Ich war von meinem 8. Lebensjahr an regelmäßig in unterschiedlichen psychiatrischen Kliniken zur Behandlung. Die Aufenthalte in den Kliniken variierten von einem Tag bis zu 12 Wochen. Die Gründe für Klinikaufenthalte umfassten die Aufarbeitung von Traumata, Ein- und Umstellungen von Medikamenten, Eigen- und Fremdgefährdung sowie suizidale Krisen. Da ich über viele Jahre immer wieder Klinikaufenthalte und Behandlungen hatte, habe ich viele verschiedene Erfahrungen gemacht, die vor allem abhängig von meinem jeweiligen Zustand, von den Menschen, die mich umgaben, und den Möglichkeiten der Behandlungen waren.

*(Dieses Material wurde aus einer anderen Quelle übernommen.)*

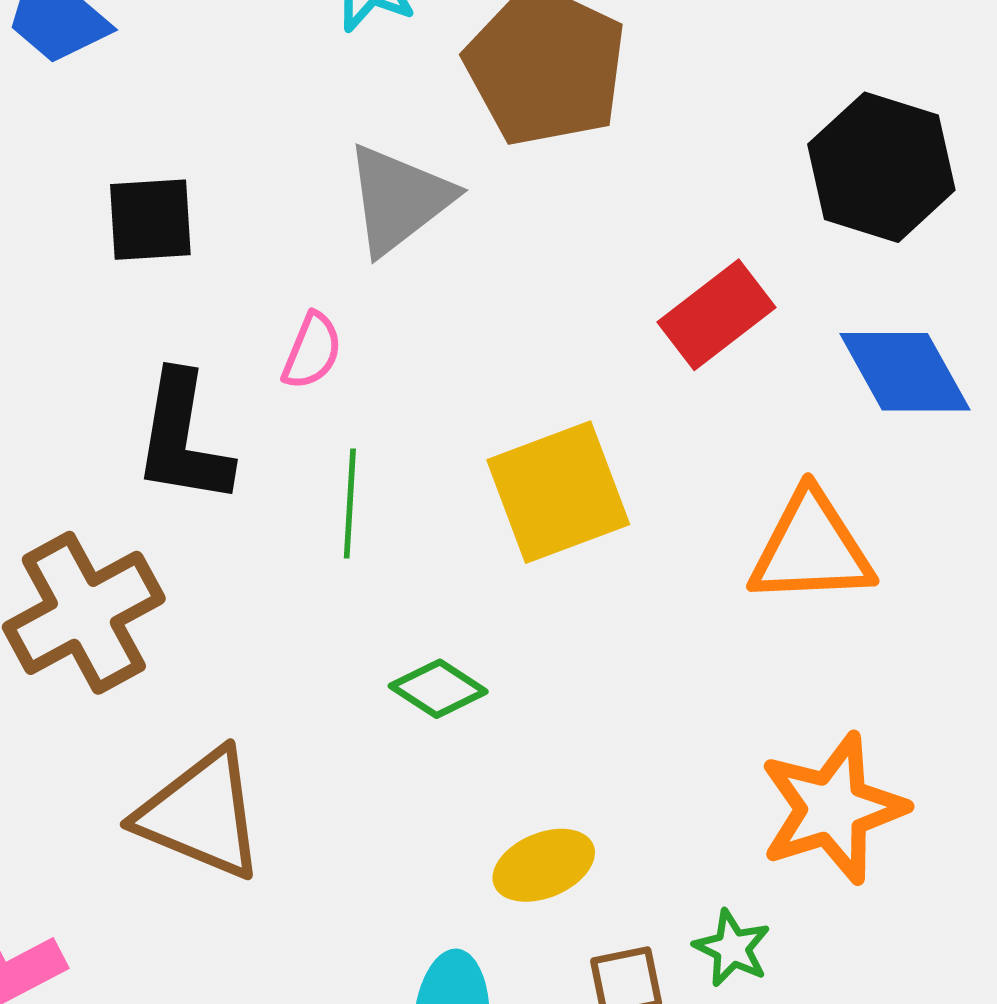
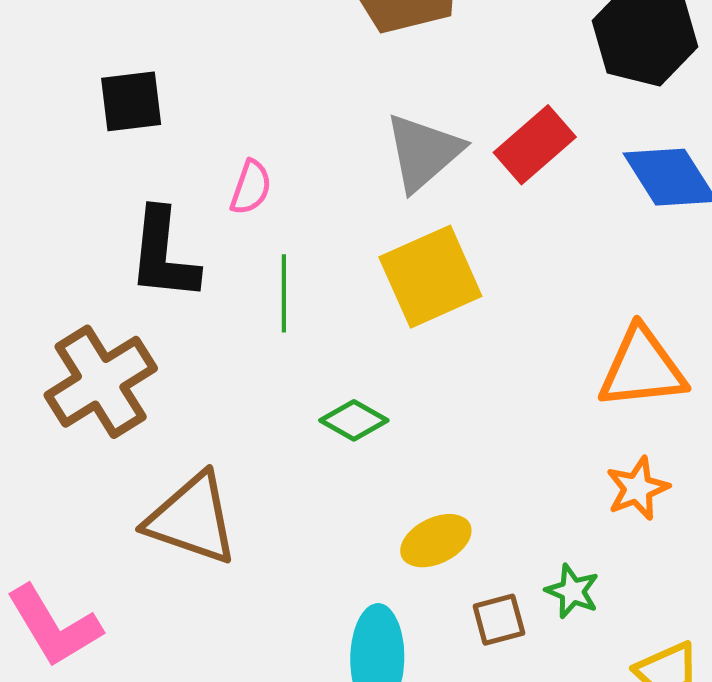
gray triangle: (399, 199) -> (423, 152), moved
orange triangle: (811, 548) -> (642, 368), moved
orange star: (833, 808) -> (637, 488), size x0.6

Zu meinen positiven Erfahrungen gehören, dass die Vielfalt an Therapiemaßnahmen, z.B. Ergo-, Musik-, tiergestützte- und verschiedene Bewegungstherapien, sich immer wieder positiv auf mich ausgewirkt haben. Es wurden mit mir zusammen nach Lösungen gesucht, beispielsweise bei der Auswahl von Therapien oder wenn ich spezielle Bedürfnisse hatte. Heute weiß ich, dass es für mich wichtig ist, dass Raum für individuelle Vereinbarungen vorhanden ist. Als ich mit zunehmender Erfahrung Zweifel bezüglich meiner Diagnosen und dazu die Bitte einer erneuten Diagnostik geäußert habe, wurde dieser Bitte nachgegangen. Es wurde bei der Auswahl an Therapien möglichst darauf geachtet, dass diese nicht retraumatisierend wirken und wenn es nicht möglich war, habe ich die Möglichkeit erhalten den Raum zumindest vorrübergehend oder je nach Situation vorzeitig die Therapiestunde zu verlassen. Auch die Förderung eine gewisse Normalität tat mir gut. So erlebte ich regelmäßig Ausflüge und Gruppenangebote, genauso gab es regelmäßig Handyzeiten. Es besteht die Möglichkeit alleinigen oder begleiteten Ausgang zu erhalten. Ich erlebte Änderungen von therapeutischen Konzepten, die nicht mehr allein auf Medikamentengabe abzielten. Mach all den Dingen, die mir geholfen haben, sehe ich dennoch Entwicklungsbedarf.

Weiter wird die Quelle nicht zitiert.